A colleague recently recommended the book,  The Australian Leadership Paradox. I've been enjoying reading it so far and thinking about the challenges for leadership within our culture which it presents. But one side issue that struck me while reading it was the extent to which some of the descriptions of Australian culture were precisely the kind of descriptions that we self-consciously use of ourselves in the Uniting Church.

So the book describes the Australian desire for consensus in organisational and political life. It describes Australian work life as "traditionally and inherently relational." The book described the paradox that Australians are both anti-authoritarian and authority-dependent, egalitarian and hierarchical, relational and competitive, battling adversity and living in prosperity. As I read each of those couplets I found myself instantly picturing various meetings and processes I've encountered in the Uniting Church. Indeed I jotted down a comment in the (virtual) margin asking whether the UCA was perhaps the organisational embodiment of the four paradoxes!

Clearly this is a book with much to teach us about leadership within the Uniting Church, as well as the broader Australian culture, and I'm looking forward to further reading and consideration.

But the other thought that struck me was the way in which it highlighted the (perhaps unsurprising) fact that the UCA is not just an amalgam of three long-standing traditions, but genuinely is a new church indigenous to Australia. I've heard people speaking about ideas like 'consensus' and 'relationality' as unique to the Uniting Church (and perhaps they are in denominational terms), but perhaps we ought also to be highlighting the way in which these values dear to our church are the values of our country at its best. "If you want to engage in a spirituality which picks up the values you hold as an Australian - join with us in the Uniting Church!" I know I did...

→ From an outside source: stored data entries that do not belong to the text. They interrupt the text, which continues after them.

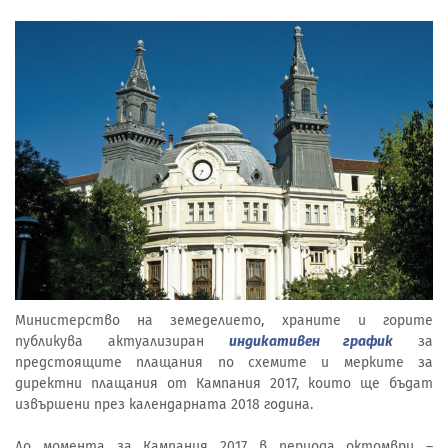
Министерство на земеделието, храните и горите
публикува актуализиран
индикативен график
за
предстоящите плащания по схемите и мерките за
директни плащания от Кампания 2017, които ще бъдат
извършени през календарната 2018 година.
До момента за Кампания 2017 в периода октомври –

Community and the Individual

I recently picked up the DVD, Facilitator's Guide and Journal for the newish resource   "Animate: faith". Watching the video clips with Suzanne, my wife, we found ourselves struck by the second piece on religion by Lillian Daniel. The animate clip is a slightly toned down version of an online reflection by Lillian, "Spiritual but not religious? Please stop boring me." Lillian's 'take' is that the kind of 'shopping list' spirituality ("I'll have a bit of this, and one of those, and a bottle of that...") of the 'Spiritual but not religious' set, is shallow, self-centred and lacks the vitality to give abiding life to the exercise of faith.

It was interesting that both Suzanne and I had the same reaction to this clip and its message. On the one hand, as people who have chosen to move from one tradition to another, and in particular to move to a tradition with a more historic, liturgical way of being church than our original denomination, we clearly have great sympathy to the idea that the historic traditions, with their roots deep in the soil of history and the practise of generations, have much to offer. 

But as people who, like many of our generation, have also struggled mightily with approaches to worship and discipleship which seem to be mired in the past and lack relevance to us, or certainly to our non-churched friends, there was also a slight wince at the idea that one must needs wholly embrace some human institution with all its flaws and foibles. We've often chosen to make our home with groups on the margins, and like many who have been influenced by the characteristics of the emerging church, we gain great pleasure from a freedom to ransack the wisdom and practices of multiple traditions, both contemporary and historic.

I guess for me, the issue is not so much whether I choose one tradition and 'stick with it'. Rather, it seems to me that the primary issue is whether we are willing to commit to a particular community  — a group of people who will keep us honest. Who will not let us pick and choose the bits of religion which are easy, unchallenging and comfortable. But who will use all the riches available in the deep, broad, rich river of Christianity, and indeed of other faiths, to continue challenging us to seek the Kingdom, to love mercy and do justice, to truly follow God in the way of Jesus.